Новый порыв урагана чуть не повалил их на землю и чуть не сломал почернелые деревья в саду. А наверху, над головою, неслись всевозможные случайные вещи: соломинки, лоскутья, истки, бумажки, и даже далеко-далеко мелькнула исчезающая шляпа. Исчезновение ее не было, однако, окончательным. Через несколько минут стоявшие в саду опять увидали ее; она была ближе и больше; белая панама, словно воздушный шар, летевшая ввысь к облакам. Бумажным змеем кувыркалась она в воздухе, появляясь то тут, то там, и наконец, нерешительно, как оторванный с дерева лист, опустилась на лужайку среди трех джентльменов.
– Кто-то потерял хорошую шляпу, – констатировал доктор Уорнер.
Не успел он договорить, как вслед за летевшей панамой пронесся над решеткой какой-то другой предмет, оказавшийся большим зеленым зонтиком. За ним, кружась, как волчок, промчался желтый чемодан, колоссальных размеров, а вслед затем в воздухе заметались, вертясь колесом, чьи-то ноги, как на гербе острова Мэн.

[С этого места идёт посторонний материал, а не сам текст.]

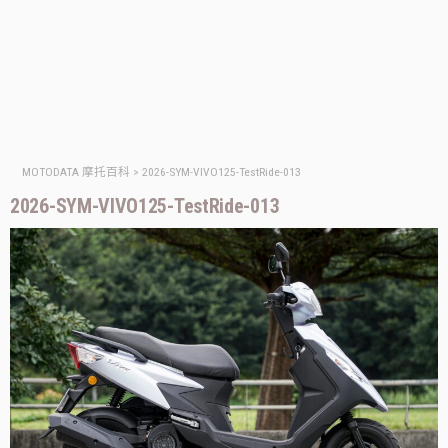
MOTODATA 摩托百科
>
2026-SYM-VIVO125-TestRide-013
2026-SYM-VIVO125-TestRide-013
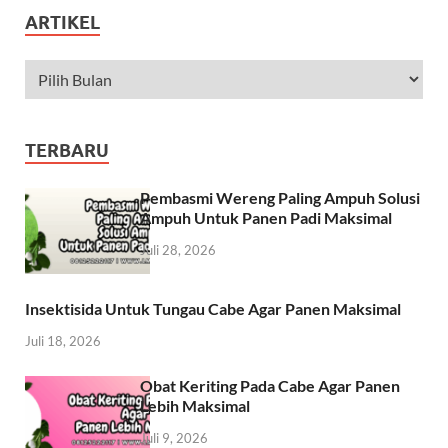
ARTIKEL
TERBARU
Pembasmi Wereng Paling Ampuh Solusi
Ampuh Untuk Panen Padi Maksimal
Juli 28, 2026
Insektisida Untuk Tungau Cabe Agar Panen Maksimal
Juli 18, 2026
Obat Keriting Pada Cabe Agar Panen
Lebih Maksimal
Juli 9, 2026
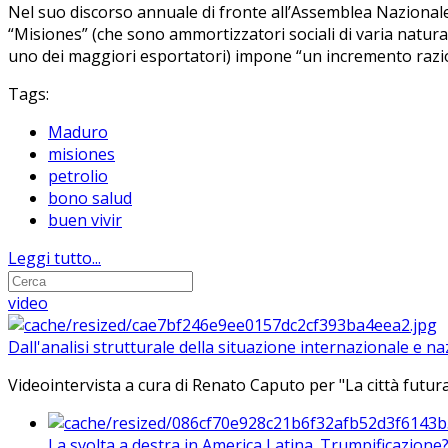
Nel suo discorso annuale di fronte all’Assemblea Nazional
“Misiones” (che sono ammortizzatori sociali di varia natura) 
uno dei maggiori esportatori) impone “un incremento razion
Tags:
Maduro
misiones
petrolio
bono salud
buen vivir
Leggi tutto...
video
Dall'analisi strutturale della situazione internazionale e n
Videointervista a cura di Renato Caputo per "La città futura
La svolta a destra in America Latina. Trumpificazione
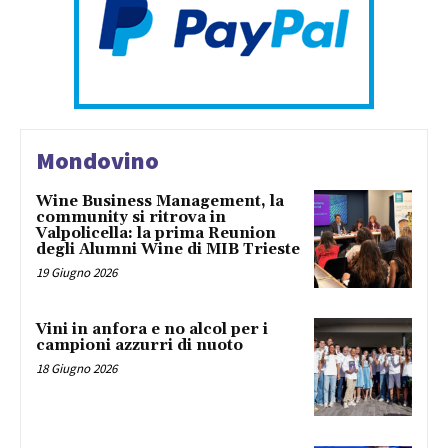
Mondovino
Wine Business Management, la
community si ritrova in
Valpolicella: la prima Reunion
degli Alumni Wine di MIB Trieste
19 Giugno 2026
Vini in anfora e no alcol per i
campioni azzurri di nuoto
18 Giugno 2026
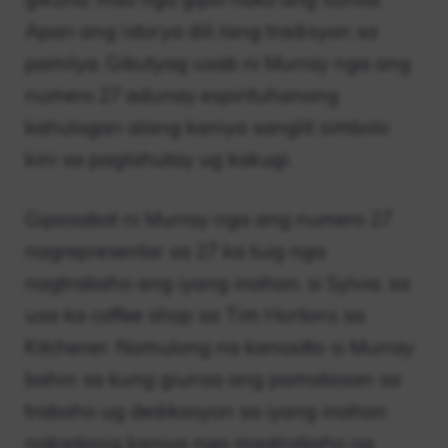
Apan ang istorya dili lang tradisyon sa
pamilya. Gibutyag usab ni Murray nga ang
numero 27 adunay espirituhanong
kahulogan alang kaniya sanglit simbolo
kini sa paglahutay ug kakugi.
Gipasabot ni Murray nga ang numero 27
nagrepresentar sa 27 ka tuig nga
nagtrabaho ang iyang inahan, si Sylvia, sa
usa ka coffee shop sa Tim Hortons sa
Kitchener. Namulong na kaniadto si Murray
bahin sa kung giunsa ang pamatasan sa
trabaho ug dedikasyon sa iyang inahan
nakadasig kaniya nga magtrabaho og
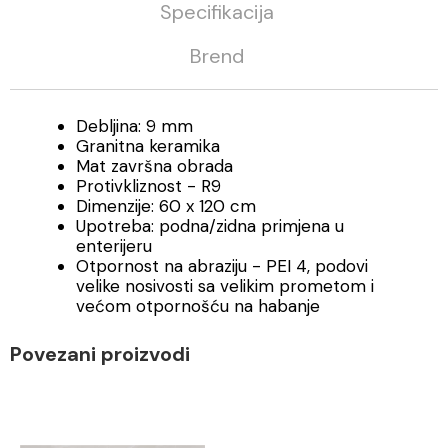
Specifikacija
Brend
Debljina: 9 mm
Granitna keramika
Mat završna obrada
Protivkliznost - R9
Dimenzije: 60 x 120 cm
Upotreba: podna/zidna primjena u
enterijeru
Otpornost na abraziju - PEI 4, podovi
velike nosivosti sa velikim prometom i
većom otpornošću na habanje
Povezani proizvodi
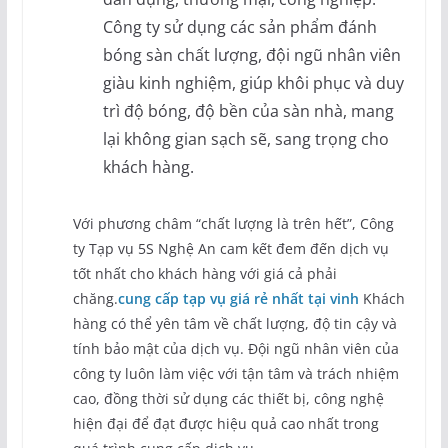
Công ty sử dụng các sản phẩm đánh
bóng sàn chất lượng, đội ngũ nhân viên
giàu kinh nghiệm, giúp khôi phục và duy
trì độ bóng, độ bền của sàn nhà, mang
lại không gian sạch sẽ, sang trọng cho
khách hàng.
Với phương châm “chất lượng là trên hết”, Công
ty Tạp vụ 5S Nghệ An cam kết đem đến dịch vụ
tốt nhất cho khách hàng với giá cả phải
chăng.
cung cấp tạp vụ giá rẻ nhất tại vinh
Khách
hàng có thể yên tâm về chất lượng, độ tin cậy và
tính bảo mật của dịch vụ. Đội ngũ nhân viên của
công ty luôn làm việc với tận tâm và trách nhiệm
cao, đồng thời sử dụng các thiết bị, công nghệ
hiện đại để đạt được hiệu quả cao nhất trong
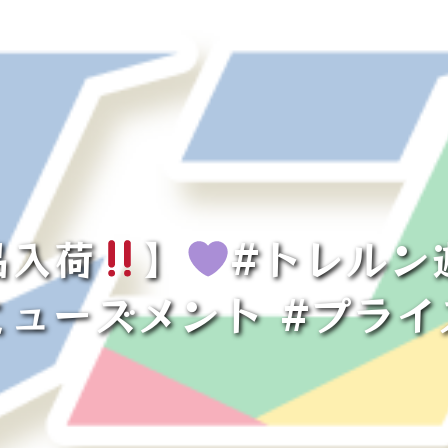
品入荷
】
#トレルン
ミューズメント #プライ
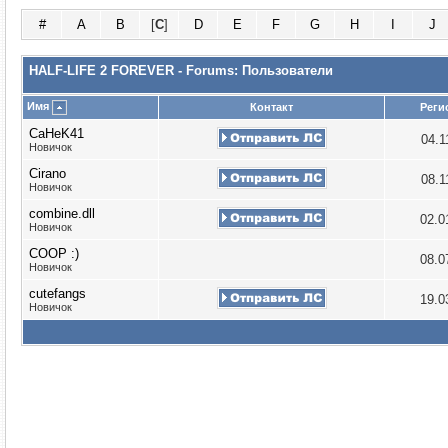
#
A
B
[
C
]
D
E
F
G
H
I
J
HALF-LIFE 2 FOREVER - Forums: Пользователи
Имя
Контакт
Реги
CaHeK41
04.1
Новичок
Cirano
08.1
Новичок
combine.dll
02.0
Новичок
COOP :)
08.0
Новичок
cutefangs
19.0
Новичок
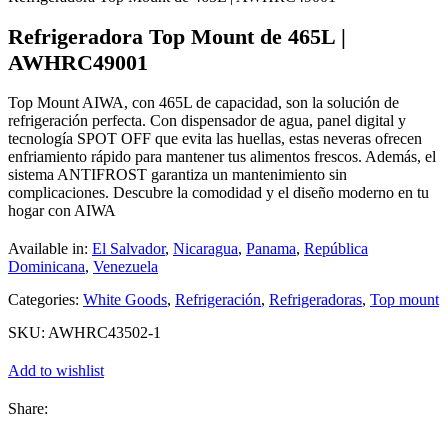
Refrigeradora Top Mount de 465L |
AWHRC49001
Top Mount AIWA, con 465L de capacidad, son la solución de
refrigeración perfecta. Con dispensador de agua, panel digital y
tecnología SPOT OFF que evita las huellas, estas neveras ofrecen
enfriamiento rápido para mantener tus alimentos frescos. Además, el
sistema ANTIFROST garantiza un mantenimiento sin
complicaciones. Descubre la comodidad y el diseño moderno en tu
hogar con AIWA
Available in:
El Salvador
,
Nicaragua
,
Panama
,
República
Dominicana
,
Venezuela
Categories:
White Goods
,
Refrigeración
,
Refrigeradoras
,
Top mount
SKU:
AWHRC43502-1
Add to wishlist
Share:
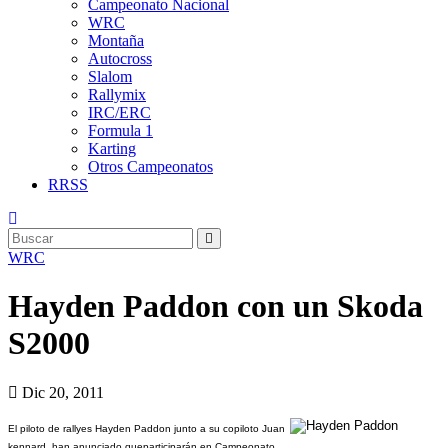
Campeonato Nacional
WRC
Montaña
Autocross
Slalom
Rallymix
IRC/ERC
Formula 1
Karting
Otros Campeonatos
RRSS
WRC
Hayden Paddon con un Skoda
S2000
Dic 20, 2011
El piloto de rallyes Hayden Paddon junto a su copiloto Juan
kennard, han anunciado queparticiparán en Campeonato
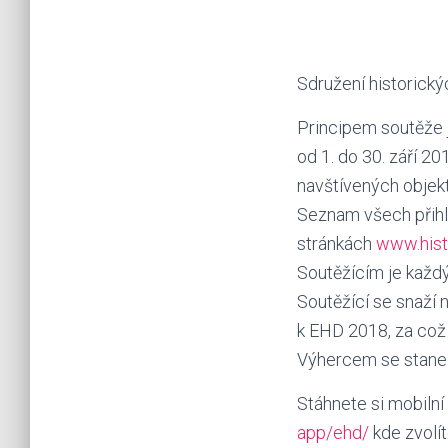
Sdružení historický
Principem soutěže 
od 1. do 30. září 2
navštívených objek
Seznam všech přihlá
stránkách
www.hist
Soutěžícím je každý,
Soutěžící se snaží 
k EHD 2018, za což
Výhercem se stane S
Stáhnete si mobilní
app/ehd/
kde zvolít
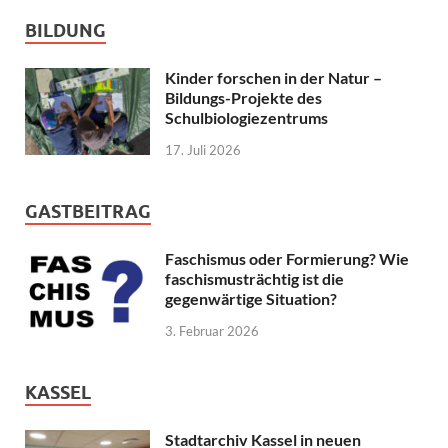
BILDUNG
Kinder forschen in der Natur –
Bildungs-Projekte des
Schulbiologiezentrums
17. Juli 2026
GASTBEITRAG
Faschismus oder Formierung? Wie
faschismusträchtig ist die
gegenwärtige Situation?
3. Februar 2026
KASSEL
Stadtarchiv Kassel in neuen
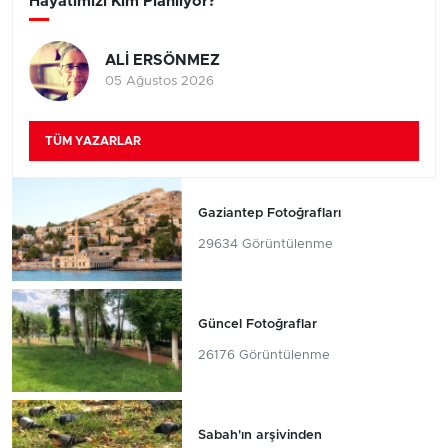
Hayatımızı Kim Planlıyor?
ALİ ERSÖNMEZ
05 Ağustos 2026
TÜM YAZARLAR
Gaziantep Fotoğrafları
29634 Görüntülenme
Güncel Fotoğraflar
26176 Görüntülenme
Sabah'ın arşivinden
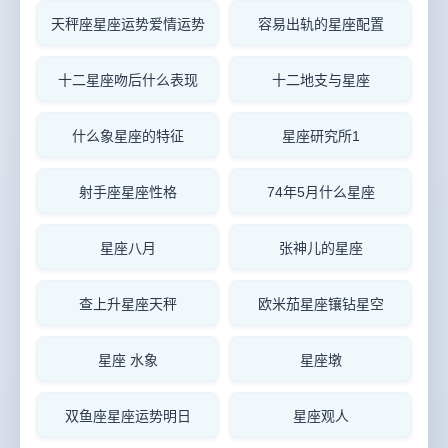
天秤座星座运势爱情运势
容易出轨的星座配置
十二星座吻后什么表现
十二地支与星座
什么象星座的特征
星座研究所1
射手座星座性格
74年5月什么星座
星座八月
张神儿的星座
查上升星座天秤
欧米茄星座镶钻星空
星座 水象
星座墩
双鱼座星座运势明日
星座观人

Хотя с первого взгляда казалось, что ног было пять или шесть, наземь спустилась фигура, обладавшая только двумя ногами, по примеру того человека, о котором упоминалось в загадочной телеграмме. Фигура приняла образ огромного блондина в светло-зеленом праздничном костюме. Блестящие, светлые волосы этого человека были откинуты ветром назад, на немецкий манер, большой, острый нос его выдавался вперед, почти как у собаки, а румяным, открытым лицом он напоминал херувима. Но голову его нельзя было назвать херувимской.